The line that contains "ธรรมดาทั่วไปได" marks the start. Output it and all remaining lines exactly, through the final line of the listing.

=-=-=

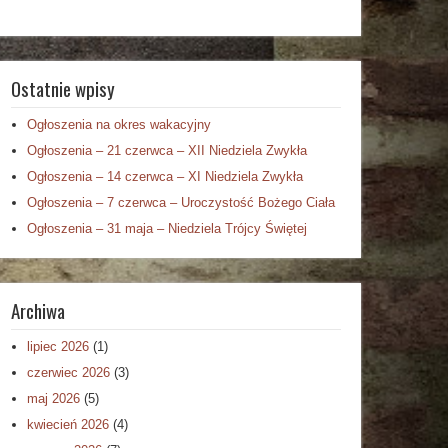
Ostatnie wpisy
Ogłoszenia na okres wakacyjny
Ogłoszenia – 21 czerwca – XII Niedziela Zwykła
Ogłoszenia – 14 czerwca – XI Niedziela Zwykła
Ogłoszenia – 7 czerwca – Uroczystość Bożego Ciała
Ogłoszenia – 31 maja – Niedziela Trójcy Świętej
Archiwa
lipiec 2026
(1)
czerwiec 2026
(3)
maj 2026
(5)
kwiecień 2026
(4)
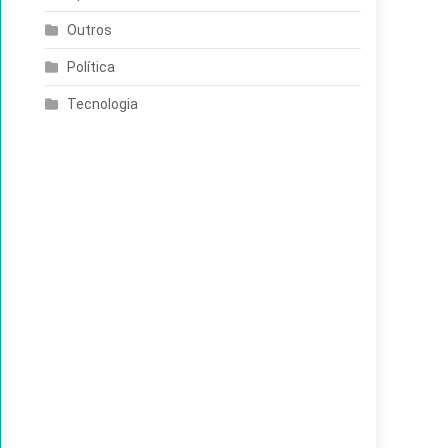
Outros
Política
Tecnologia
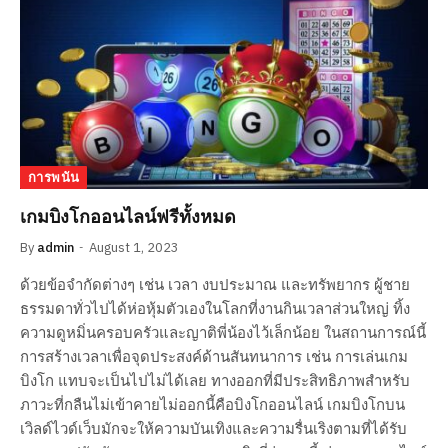
การพนัน
เกมบิงโกออนไลน์ฟรีทั้งหมด
By
admin
August 1, 2023
ด้วยข้อจำกัดต่างๆ เช่น เวลา งบประมาณ และทรัพยากร ผู้ชาย
ธรรมดาทั่วไปได้ห่อหุ้มตัวเองในโลกที่งานกินเวลาส่วนใหญ่ ทิ้ง
ความดูหมิ่นครอบครัวและญาติพี่น้องไว้เล็กน้อย ในสถานการณ์นี้
การสร้างเวลาเพื่อจุดประสงค์ด้านสันทนาการ เช่น การเล่นเกม
บิงโก แทบจะเป็นไปไม่ได้เลย ทางออกที่มีประสิทธิภาพสำหรับ
ภาวะที่กลืนไม่เข้าคายไม่ออกนี้คือบิงโกออนไลน์ เกมบิงโกบน
เวิลด์ไวด์เว็บมักจะให้ความบันเทิงและความรื่นเริงตามที่ได้รับ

=-=-=

(Reply)
ธรรมดาทั่วไปได้ห่อหุ้มตัวเองในโลกที่งานกินเวลาส่วนใหญ่ ทิ้ง
ความดูหมิ่นครอบครัวและญาติพี่น้องไว้เล็กน้อย ในสถานการณ์นี้
การสร้างเวลาเพื่อจุดประสงค์ด้านสันทนาการ เช่น การเล่นเกม
บิงโก แทบจะเป็นไปไม่ได้เลย ทางออกที่มีประสิทธิภาพสำหรับ
ภาวะที่กลืนไม่เข้าคายไม่ออกนี้คือบิงโกออนไลน์ เกมบิงโกบน
เวิลด์ไวด์เว็บมักจะให้ความบันเทิงและความรื่นเริงตามที่ได้รับ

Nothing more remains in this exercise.